Santander, la bahía de las aves
Santander ·
Navegamos por el espacio presidido por la península de La Magdalena para disfrutar del paisaje y la vida marinaI. López
Sábado, 5 de agosto 2017, 10:47
Inspiradora, bella, luminosa. La bahía de Santander irradia luz a una ciudad prendada por el mar. Con sus ojos de agua abarca más de 22 kilómetros de extensión, nueve de longitud y cinco de anchura. Recorrerla en barco es perderse en el cielo acuoso de su mirada. Cambiar la perspectiva de enfoque y deleitarse en las vistas del puerto, las playas, las casas y hoteles de la capital cántabra. Abandonarse a la dicha entre olas. Para disfrutar, sentirse marinero y ornitólogo por un rato. Vivir. Una ruta guiada favorece la experiencia. Armados de cámaras y prismáticos, los turistas abordan el navío que recorrerá la fachada sur de la ciudad, el litoral del Palacio de la Magdalena y las playas del Sardinero. Rodeará la Isla de Mouro y navegará junto a las Dunas del Puntal y sobre el estuario del río Miera. Para ver todo de cerca, incluidas aves acuáticas y marinas.
Mucha gente ha visitado el Palacio Real de la Magdalena, sus jardines e incluso el interior del edificio, pero a pocos han revisado la balconada de roca que lo sustenta. Allí se encuentran acantilados que muestran la labor arquitectónica del mar. En la parte baja del litoral el oleaje ha creado lastras tendidas hacia el agua, mientras que en la alta se han esculpido amplias viseras observables desde la embarcación. Son gigantes sustentados por pies diminutos, plantas de piedra lamidas a diario por el agua que desgasta la zona y acabarán haciendo que se desplome con el tiempo… aunque no será hoy. En la misma pared aparecen grietas, fisuras, acanaladuras y diaclasas, cicatrices que el Cantábrico marcó en la roca caliza. Heridas saladas en la piel del continente.

Reserva marina
Cerca, como un cuerpo que surge de las profundidades, surge la Isla de Mouro, vestida también de caliza. A su lado, tan cerca que parece posible tocarla, sentirás sus límites coronados por un faro que se encuentra en un espacio privilegiado, la bocana de la bahía. La isla surgió del fondo marino hace más de 65 millones de años. Viento, lluvia y mar la han modelado desde entonces, redibujando su actual paisaje.

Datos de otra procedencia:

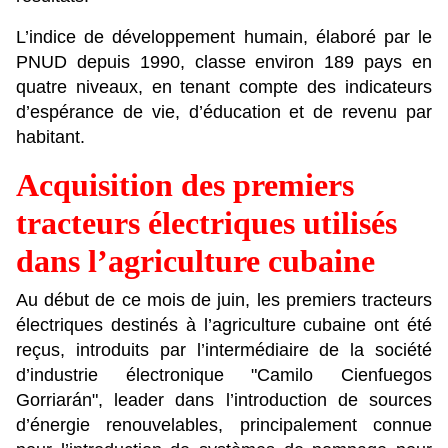
L’indice de développement humain, élaboré par le
PNUD depuis 1990, classe environ 189 pays en
quatre niveaux, en tenant compte des indicateurs
d’espérance de vie, d’éducation et de revenu par
habitant.
Acquisition des premiers
tracteurs électriques utilisés
dans l’agriculture cubaine
Au début de ce mois de juin, les premiers tracteurs
électriques destinés à l’agriculture cubaine ont été
reçus, introduits par l’intermédiaire de la société
d’industrie électronique "Camilo Cienfuegos
Gorriarán", leader dans l’introduction de sources
d’énergie renouvelables, principalement connue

En la parte norte, paredes de casi treinta metros y fondos de otros tantos, hijos del temporal, perfilan su figura. Sin embargo la sur está trazada en acantilados que descansan en una tumbona, salpicados de vegetación. De hinojo marino, extraído antiguamente por los marineros que lo usaban en ultramar como condimento, rico en sales y vitamina C, lo que les prevenía de enfermedades como el paludismo. De lavatera arborea, mucho más escasa, prima hermana de las malvas.
Todo a la vista, aunque es precisamente lo que no se ve la parte más interesante de su historia. En el fondo se encuentran los tesoros estrella, más de 1.200 especies de fauna y flora que favorecieron su declaración como Reserva Marina en 1989. A través del cristal salino de transparencias de la embarcación, el grupo localizará jargos, dentones, doradas, bogas, lenguados, centollos o pulpos. Una colonia de unas 150 parejas de gaviotas patiamarillas, paíños comunes, aves pelágicas y nocturnas con prioridad de conservación para Europa sobrevuelan la zona. Incluso cormoranes moñudos y ostreros euroasiáticos, presentes en los últimos años. O el halcón peregrino posado en el faro, paciente, sereno. Todos ellos y muchos más conforman el vecindario de este lugar ajardinado con algas verdes, rojas y calcáreas. Un lujo de biodiversidad.
Dique de arena
Faltará aún navegar hacia las Dunas del Puntal, seis kilómetros de dique de contención natural frente al oleaje, que protegen a Pedreña del furor marino. Plagadas de vegetación entrenada para la supervivencia en condiciones extremas, plantas de raíz fuerte que amarran esos arenales con firmeza. Y hacia el estuario del Miera para admirar durante el viaje al cormorán moñudo, al colimbro grande, al silbón europeo, a los correlimos comunes, al milano negro, al águila pescadora y al aguilucho lagunero, entre otros, a vista de prismático.
Mientras las olas acunan nuestra travesía. Con el sol brillando sobre las cabezas. Asomados a la cubierta de barco. Afortunados por estar allí.